You are very much correct in your thinking that you shouldn't be using trigonometric functions where you don't absolutely need them. Particularly in cases where your calculation is using both a trigonometric method and its inverse (noting, as you do, that Matrix.CreateRotation*
uses sin
and cos
internally).
However, you need more than a single vector to accomplish what you are trying to do!
What Outlaw Lemur and Tiago Costa were pointing out in comments is that you don't get a rotation just by specifying a single vector. You need to specify that vector relative to another vector. Traditionally people just choose a fixed vector representing "up" - in XNA: Vector3.Up
.
So if you passed Vector3.Up
to your rotation method, you would expect to get no rotation at all.
But, even then, this is not enough to fully specify a rotation. If you picture the above system in your head, imagine you have an "up" axis that you are rotating into a new position. But you're still free to rotate around that new "up" axis.
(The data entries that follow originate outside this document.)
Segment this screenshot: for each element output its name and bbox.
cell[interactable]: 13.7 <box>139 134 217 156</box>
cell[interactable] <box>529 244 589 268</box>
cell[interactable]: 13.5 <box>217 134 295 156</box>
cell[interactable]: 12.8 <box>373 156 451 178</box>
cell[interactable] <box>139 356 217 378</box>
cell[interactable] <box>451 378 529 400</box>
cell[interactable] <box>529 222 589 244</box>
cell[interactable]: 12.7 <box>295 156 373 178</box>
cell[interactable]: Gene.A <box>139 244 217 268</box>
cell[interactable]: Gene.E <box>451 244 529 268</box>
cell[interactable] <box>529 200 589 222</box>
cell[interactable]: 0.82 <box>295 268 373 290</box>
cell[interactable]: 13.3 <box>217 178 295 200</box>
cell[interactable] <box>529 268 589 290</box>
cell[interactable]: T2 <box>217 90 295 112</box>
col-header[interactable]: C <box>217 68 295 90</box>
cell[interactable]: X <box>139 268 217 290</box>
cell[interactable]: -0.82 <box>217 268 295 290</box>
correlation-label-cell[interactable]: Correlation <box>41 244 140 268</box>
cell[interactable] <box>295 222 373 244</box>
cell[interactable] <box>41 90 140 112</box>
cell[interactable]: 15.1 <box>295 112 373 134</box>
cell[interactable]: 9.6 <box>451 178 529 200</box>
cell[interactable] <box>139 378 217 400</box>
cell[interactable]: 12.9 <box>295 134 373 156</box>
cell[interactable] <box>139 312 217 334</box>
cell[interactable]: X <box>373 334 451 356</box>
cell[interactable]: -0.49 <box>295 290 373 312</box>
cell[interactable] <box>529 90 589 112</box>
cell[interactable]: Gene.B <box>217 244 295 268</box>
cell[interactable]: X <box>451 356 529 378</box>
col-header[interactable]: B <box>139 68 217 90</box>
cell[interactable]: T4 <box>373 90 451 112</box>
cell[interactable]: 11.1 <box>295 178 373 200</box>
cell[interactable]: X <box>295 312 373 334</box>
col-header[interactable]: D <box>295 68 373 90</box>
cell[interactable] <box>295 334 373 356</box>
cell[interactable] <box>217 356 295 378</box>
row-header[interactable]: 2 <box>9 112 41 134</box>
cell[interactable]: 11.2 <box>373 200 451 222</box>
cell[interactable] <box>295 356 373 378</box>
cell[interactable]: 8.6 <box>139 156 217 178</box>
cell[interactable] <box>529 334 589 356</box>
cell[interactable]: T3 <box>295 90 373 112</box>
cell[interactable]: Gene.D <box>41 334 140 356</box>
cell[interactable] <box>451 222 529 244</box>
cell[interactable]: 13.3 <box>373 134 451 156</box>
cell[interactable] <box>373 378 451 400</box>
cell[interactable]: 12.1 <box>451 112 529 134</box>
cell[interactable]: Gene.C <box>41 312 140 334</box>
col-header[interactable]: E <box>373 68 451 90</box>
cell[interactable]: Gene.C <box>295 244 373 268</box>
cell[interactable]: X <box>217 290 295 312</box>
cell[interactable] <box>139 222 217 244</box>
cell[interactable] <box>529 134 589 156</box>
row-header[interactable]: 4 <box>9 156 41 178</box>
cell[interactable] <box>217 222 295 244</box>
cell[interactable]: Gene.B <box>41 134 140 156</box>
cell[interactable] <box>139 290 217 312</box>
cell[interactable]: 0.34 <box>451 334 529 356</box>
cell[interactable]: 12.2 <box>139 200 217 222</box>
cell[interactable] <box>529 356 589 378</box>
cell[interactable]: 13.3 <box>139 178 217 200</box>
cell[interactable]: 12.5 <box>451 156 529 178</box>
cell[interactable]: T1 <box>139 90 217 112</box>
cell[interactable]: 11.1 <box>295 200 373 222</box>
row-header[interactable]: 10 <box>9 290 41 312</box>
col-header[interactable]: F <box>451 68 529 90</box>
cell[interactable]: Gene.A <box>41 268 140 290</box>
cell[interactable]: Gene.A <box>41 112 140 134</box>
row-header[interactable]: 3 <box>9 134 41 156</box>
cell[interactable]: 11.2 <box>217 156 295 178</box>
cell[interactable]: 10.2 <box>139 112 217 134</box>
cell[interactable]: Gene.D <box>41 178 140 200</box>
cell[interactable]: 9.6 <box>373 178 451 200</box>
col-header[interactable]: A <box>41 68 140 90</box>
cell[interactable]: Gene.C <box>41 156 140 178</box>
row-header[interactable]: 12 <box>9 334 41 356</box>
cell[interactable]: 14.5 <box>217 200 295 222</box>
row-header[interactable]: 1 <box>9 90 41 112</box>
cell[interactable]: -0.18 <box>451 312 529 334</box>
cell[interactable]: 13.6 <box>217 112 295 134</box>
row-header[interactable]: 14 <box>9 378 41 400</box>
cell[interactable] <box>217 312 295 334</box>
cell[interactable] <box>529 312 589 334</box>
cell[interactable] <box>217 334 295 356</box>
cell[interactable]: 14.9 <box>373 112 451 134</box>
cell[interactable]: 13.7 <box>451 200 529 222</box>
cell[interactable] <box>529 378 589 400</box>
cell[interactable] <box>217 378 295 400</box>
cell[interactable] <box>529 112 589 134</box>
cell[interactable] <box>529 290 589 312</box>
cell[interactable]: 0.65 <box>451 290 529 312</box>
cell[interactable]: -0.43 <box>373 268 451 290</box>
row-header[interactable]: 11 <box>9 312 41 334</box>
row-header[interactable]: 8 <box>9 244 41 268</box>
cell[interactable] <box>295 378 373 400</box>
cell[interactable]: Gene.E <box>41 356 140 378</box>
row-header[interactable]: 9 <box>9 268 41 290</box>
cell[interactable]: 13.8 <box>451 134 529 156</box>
You need another vector to select a specific rotation around that axis.
For this, people typically choose "forward" or "right" or "left" (and Vector3
has these static properties as well, for XNA's right-handed coordinate system).
So with an "up" and a "forward" vector, you have fully defined the rotation of an object.
Now, the original question was: does XNA have a built-in method for creating such a rotation matrix? Yes it does. It also lets you simultaneously specify a translation. It's:
Matrix.CreateWorld(Vector3 position,
Vector3 forward,
Vector3 up);
(MSDN)
(And there's also CreateLookAt
, which does a similar thing for cameras.)